Parallèlement la galerie poursuit son activité avec l’ouverture d’une succursale à Zurich en 1970, puis à Barcelone en 1974. De 1968 à 1975, Maeght publia la revue Chronique de l’art vivant dirigée par Jean Clair, parallèlement paraissait depuis 1967 une revue poétique Éphémère à laquelle succède en 1974 Argile publiée jusqu’en 1981.

Marguerite Maeght disparaît en 1977 et son époux la suit en 1981.

La succession

Adrien Maeght fut très tôt associé aux activités de la galerie, dès 1950 il s’occupe plus particulièrement des éditions, en 1957, il crée sa propre galerie, mais rejoint son père quelques années plus tard.

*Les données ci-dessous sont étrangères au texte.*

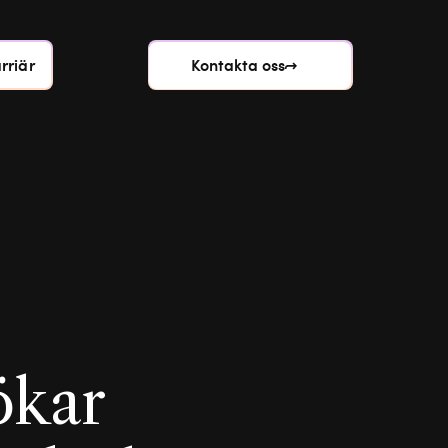
rriär
Kontakta oss
ökar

En 1964, il rachète une imprimerie qui sera dès l’année suivante associée à celle de son père sous le nom d’imprimerie Arte. En plus de son activité d’éditeur et de marchand, il voue une grande passion à l’automobile qui l’amène à fonder un musée de l’automobile à Mougins en 1985.

Adrien a quatre enfants qui ont tous des activités liées à la galerie et à l’édition. L’aînée Isabelle s’occupe de la gestion des collections et des prêts, Françoise dirige la galerie Maeght à la rue Saint-Merry, Julien s’occupe de l’imprimerie Arte, alors que Florence dirige les éditions pour enfants.

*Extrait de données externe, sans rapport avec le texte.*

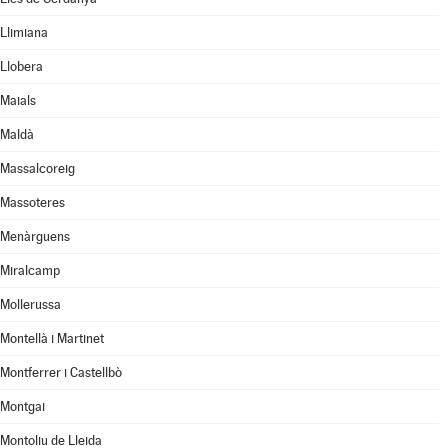
Llimiana
Llobera
Maials
Maldà
Massalcoreig
Massoteres
Menàrguens
Miralcamp
Mollerussa
Montellà i Martinet
Montferrer i Castellbò
Montgai
Montoliu de Lleida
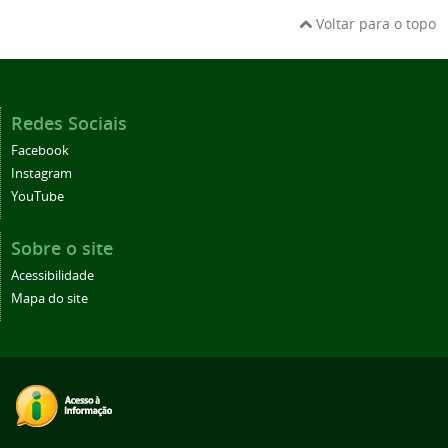
Voltar para o topo
Redes Sociais
Facebook
Instagram
YouTube
Sobre o site
Acessibilidade
Mapa do site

Aimé Maeght avait créé une société Maeght SA à laquelle il avait associé ses directeurs, après sa mort, Maeght SA devint Lelong SA tout en conservant le droit de s’appeler Maeght-Lelong jusqu’en 1987. Aujourd’hui les galeries Lelong ( Paris, New York, Zurich) représentent une partie des principaux artistes qui ont exposé chez Aimé Maeght.

Références bibliographiques

Cet article de Patrick Schaefer intitulé « L’aventure des Maeght, trois générations d’éditeurs d’art » est paru dans le catalogue: Les Maeght, Trois générations d’éditeurs d’art. EXPUL 93, Pully, 1993, pp. 13-22.

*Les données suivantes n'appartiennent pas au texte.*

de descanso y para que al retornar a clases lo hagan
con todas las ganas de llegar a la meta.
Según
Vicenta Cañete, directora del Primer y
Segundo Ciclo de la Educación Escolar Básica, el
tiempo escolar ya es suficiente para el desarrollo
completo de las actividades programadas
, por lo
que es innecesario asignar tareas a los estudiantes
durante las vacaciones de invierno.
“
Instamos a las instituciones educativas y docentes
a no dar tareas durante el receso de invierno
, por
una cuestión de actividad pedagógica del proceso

Anne et Michel Gall, Maeght le Magnifique, une biographie, Paris 1992, Christian de Bartillat éditeur.

Michel Enrici, A proximité des peintres et des poètes. Quarante ans d’éditions Maeght. Adrien Maeght, éditeur 1986.( François Chapon, Aimé Maeght, homme du livre. Michel Enrici, Profession: éditeur. La permission de lire. Claude Lefebvre du Prey Documents, Chronologie. Catalogue).

L’Univers d’Aimé et Marguerite Maeght, catalogue de la Fondation Maeght 1982. (Sommaire: Introduction de Jean-Louis Prat, Aimé et Marguerite Maeght. principaux repère biographiques, Préface André Chastel, La Galerie Maeght, Paris, Zurich, Barcelone, New York, Catalogue des artistes, Notes sur trente-six ans d’édition, L’Ephémère, Argile et ses compagnons, Chroniques de l’art vivant, Maeght producteur de films, La Fondation Marguerite et Aimé Maeght, Les nuits de la Fondation, Liste des oeuvres exposées. Propose encore une liste des numéros de Derrière le miroir).

Aimé Maeght et les siens, Catalogue d’une exposition au centre d’Art contemporain de Nîmes, 1982.

Denis Picard,  » Avec Maeght pour label », Connaissance des Arts, octobre 1982 pp. 102-107.

La Fondation Marguerite et Aimé Maeght, Saint-Paul 1974, Maeght éditeur.

Francis Spar, « Un théâtre à Saint Paul de Vence » Connaissance des Arts, novembre 1966 interview d’Aimé Maeght, pp. 27-29.

Evelyne Schlumberger, « Architectures pour un musée » Connaissance des Arts, avril 1963 no. 134. p.35 1982

Le site de la Fondation est en construction.